Exercise aim:
Each line of the records that holds "případě" should be shown in full.

Recorded data:
'''
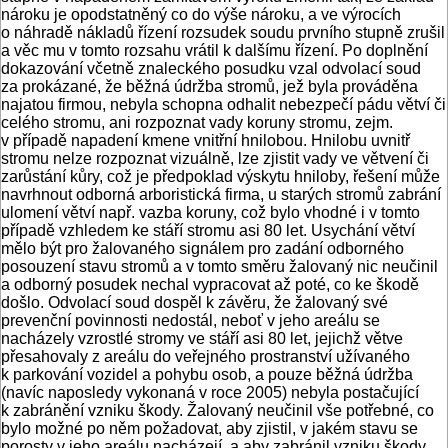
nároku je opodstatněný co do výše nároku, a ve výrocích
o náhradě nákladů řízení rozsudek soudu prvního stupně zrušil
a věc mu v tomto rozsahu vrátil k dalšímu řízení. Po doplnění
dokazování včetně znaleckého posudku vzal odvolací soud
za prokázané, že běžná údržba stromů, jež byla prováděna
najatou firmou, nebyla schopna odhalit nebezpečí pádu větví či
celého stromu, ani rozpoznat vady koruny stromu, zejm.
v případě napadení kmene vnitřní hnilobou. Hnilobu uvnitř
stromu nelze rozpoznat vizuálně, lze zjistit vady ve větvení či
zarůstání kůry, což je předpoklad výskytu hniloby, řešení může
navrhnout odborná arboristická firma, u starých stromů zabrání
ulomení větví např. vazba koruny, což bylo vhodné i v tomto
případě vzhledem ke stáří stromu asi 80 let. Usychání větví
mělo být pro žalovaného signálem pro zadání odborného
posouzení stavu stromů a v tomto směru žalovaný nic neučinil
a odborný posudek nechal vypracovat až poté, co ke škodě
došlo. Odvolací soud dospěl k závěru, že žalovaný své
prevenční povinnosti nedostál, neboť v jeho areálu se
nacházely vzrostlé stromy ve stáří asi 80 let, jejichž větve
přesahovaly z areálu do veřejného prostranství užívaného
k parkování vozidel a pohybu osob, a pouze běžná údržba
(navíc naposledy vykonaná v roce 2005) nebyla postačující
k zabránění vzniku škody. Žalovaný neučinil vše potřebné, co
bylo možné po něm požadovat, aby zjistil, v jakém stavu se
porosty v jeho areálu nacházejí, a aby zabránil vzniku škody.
'''
'''
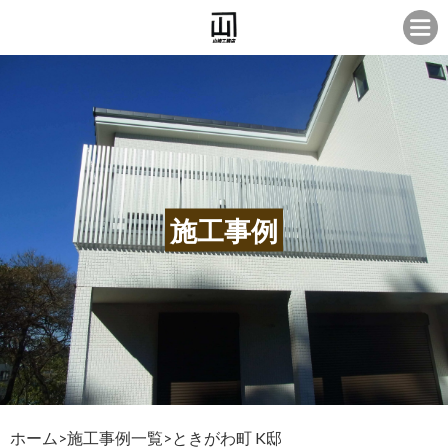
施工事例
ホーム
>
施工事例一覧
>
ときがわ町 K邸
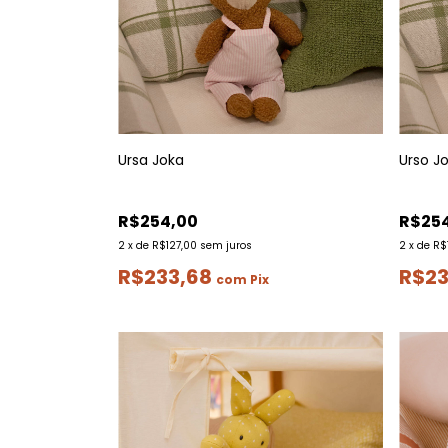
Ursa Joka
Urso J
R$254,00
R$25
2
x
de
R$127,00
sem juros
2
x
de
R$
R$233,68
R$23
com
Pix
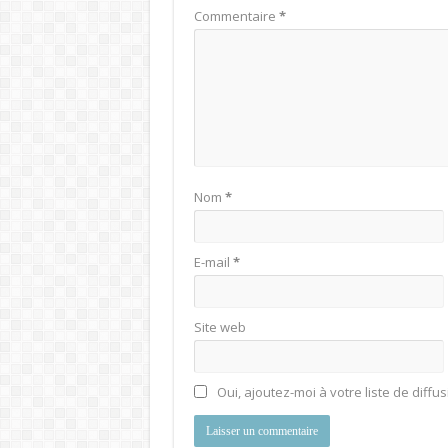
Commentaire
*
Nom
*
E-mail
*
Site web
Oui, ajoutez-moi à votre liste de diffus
'''
Solution for this problem:
v případě napadení kmene vnitřní hnilobou. Hnilobu uvnitř
případě vzhledem ke stáří stromu asi 80 let. Usychání větví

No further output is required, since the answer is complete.